[Exercise]:
Copy the following listing word for word.
————————
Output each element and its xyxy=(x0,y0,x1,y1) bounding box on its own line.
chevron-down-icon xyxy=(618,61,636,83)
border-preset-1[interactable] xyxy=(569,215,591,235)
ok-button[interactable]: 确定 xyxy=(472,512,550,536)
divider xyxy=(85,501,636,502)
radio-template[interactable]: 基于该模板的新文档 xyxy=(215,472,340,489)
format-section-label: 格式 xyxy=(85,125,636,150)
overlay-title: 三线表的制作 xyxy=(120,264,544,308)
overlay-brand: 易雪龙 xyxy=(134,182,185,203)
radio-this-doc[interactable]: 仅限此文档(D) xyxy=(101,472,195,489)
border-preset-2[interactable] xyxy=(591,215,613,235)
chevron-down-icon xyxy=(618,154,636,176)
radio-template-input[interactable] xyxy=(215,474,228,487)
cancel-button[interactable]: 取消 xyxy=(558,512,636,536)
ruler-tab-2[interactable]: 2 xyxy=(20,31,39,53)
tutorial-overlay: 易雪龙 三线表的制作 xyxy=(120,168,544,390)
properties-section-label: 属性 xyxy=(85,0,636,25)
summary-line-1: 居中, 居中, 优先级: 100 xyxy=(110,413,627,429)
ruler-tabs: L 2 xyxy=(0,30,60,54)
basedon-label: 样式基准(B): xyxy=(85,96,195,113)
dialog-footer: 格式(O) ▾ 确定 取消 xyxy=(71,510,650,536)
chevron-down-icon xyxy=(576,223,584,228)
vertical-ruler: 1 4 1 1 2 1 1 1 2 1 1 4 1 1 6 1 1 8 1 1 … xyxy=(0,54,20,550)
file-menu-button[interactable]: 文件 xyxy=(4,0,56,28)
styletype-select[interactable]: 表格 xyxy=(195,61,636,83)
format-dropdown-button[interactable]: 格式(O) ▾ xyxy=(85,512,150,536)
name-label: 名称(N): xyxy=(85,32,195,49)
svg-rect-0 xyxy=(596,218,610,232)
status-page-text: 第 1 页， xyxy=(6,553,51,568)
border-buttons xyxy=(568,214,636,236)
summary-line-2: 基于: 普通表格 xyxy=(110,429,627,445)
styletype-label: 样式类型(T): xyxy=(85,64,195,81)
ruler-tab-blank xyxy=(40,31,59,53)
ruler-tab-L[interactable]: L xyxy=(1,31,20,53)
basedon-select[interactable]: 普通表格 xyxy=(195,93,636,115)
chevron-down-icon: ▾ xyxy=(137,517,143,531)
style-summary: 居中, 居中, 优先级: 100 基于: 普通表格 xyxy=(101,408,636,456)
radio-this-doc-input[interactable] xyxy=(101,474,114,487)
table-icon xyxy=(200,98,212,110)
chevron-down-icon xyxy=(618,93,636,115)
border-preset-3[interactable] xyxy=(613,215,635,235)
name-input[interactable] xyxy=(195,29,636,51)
————————
[Written reply]:
Output each element and its xyxy=(x0,y0,x1,y1) bounding box on its own line.
chevron-down-icon xyxy=(618,61,636,83)
border-preset-1[interactable] xyxy=(569,215,591,235)
ok-button[interactable]: 确定 xyxy=(472,512,550,536)
divider xyxy=(85,501,636,502)
radio-template[interactable]: 基于该模板的新文档 xyxy=(215,472,340,489)
format-section-label: 格式 xyxy=(85,125,636,150)
overlay-title: 三线表的制作 xyxy=(120,264,544,308)
overlay-brand: 易雪龙 xyxy=(134,182,185,203)
radio-this-doc[interactable]: 仅限此文档(D) xyxy=(101,472,195,489)
border-preset-2[interactable] xyxy=(591,215,613,235)
chevron-down-icon xyxy=(618,154,636,176)
radio-template-input[interactable] xyxy=(215,474,228,487)
cancel-button[interactable]: 取消 xyxy=(558,512,636,536)
ruler-tab-2[interactable]: 2 xyxy=(20,31,39,53)
tutorial-overlay: 易雪龙 三线表的制作 xyxy=(120,168,544,390)
properties-section-label: 属性 xyxy=(85,0,636,25)
summary-line-1: 居中, 居中, 优先级: 100 xyxy=(110,413,627,429)
ruler-tabs: L 2 xyxy=(0,30,60,54)
basedon-label: 样式基准(B): xyxy=(85,96,195,113)
dialog-footer: 格式(O) ▾ 确定 取消 xyxy=(71,510,650,536)
chevron-down-icon xyxy=(576,223,584,228)
vertical-ruler: 1 4 1 1 2 1 1 1 2 1 1 4 1 1 6 1 1 8 1 1 … xyxy=(0,54,20,550)
file-menu-button[interactable]: 文件 xyxy=(4,0,56,28)
styletype-select[interactable]: 表格 xyxy=(195,61,636,83)
format-dropdown-button[interactable]: 格式(O) ▾ xyxy=(85,512,150,536)
name-label: 名称(N): xyxy=(85,32,195,49)
svg-rect-0 xyxy=(596,218,610,232)
status-page-text: 第 1 页， xyxy=(6,553,51,568)
border-buttons xyxy=(568,214,636,236)
summary-line-2: 基于: 普通表格 xyxy=(110,429,627,445)
styletype-label: 样式类型(T): xyxy=(85,64,195,81)
ruler-tab-blank xyxy=(40,31,59,53)
ruler-tab-L[interactable]: L xyxy=(1,31,20,53)
basedon-select[interactable]: 普通表格 xyxy=(195,93,636,115)
chevron-down-icon: ▾ xyxy=(137,517,143,531)
style-summary: 居中, 居中, 优先级: 100 基于: 普通表格 xyxy=(101,408,636,456)
radio-this-doc-input[interactable] xyxy=(101,474,114,487)
table-icon xyxy=(200,98,212,110)
chevron-down-icon xyxy=(618,93,636,115)
border-preset-3[interactable] xyxy=(613,215,635,235)
name-input[interactable] xyxy=(195,29,636,51)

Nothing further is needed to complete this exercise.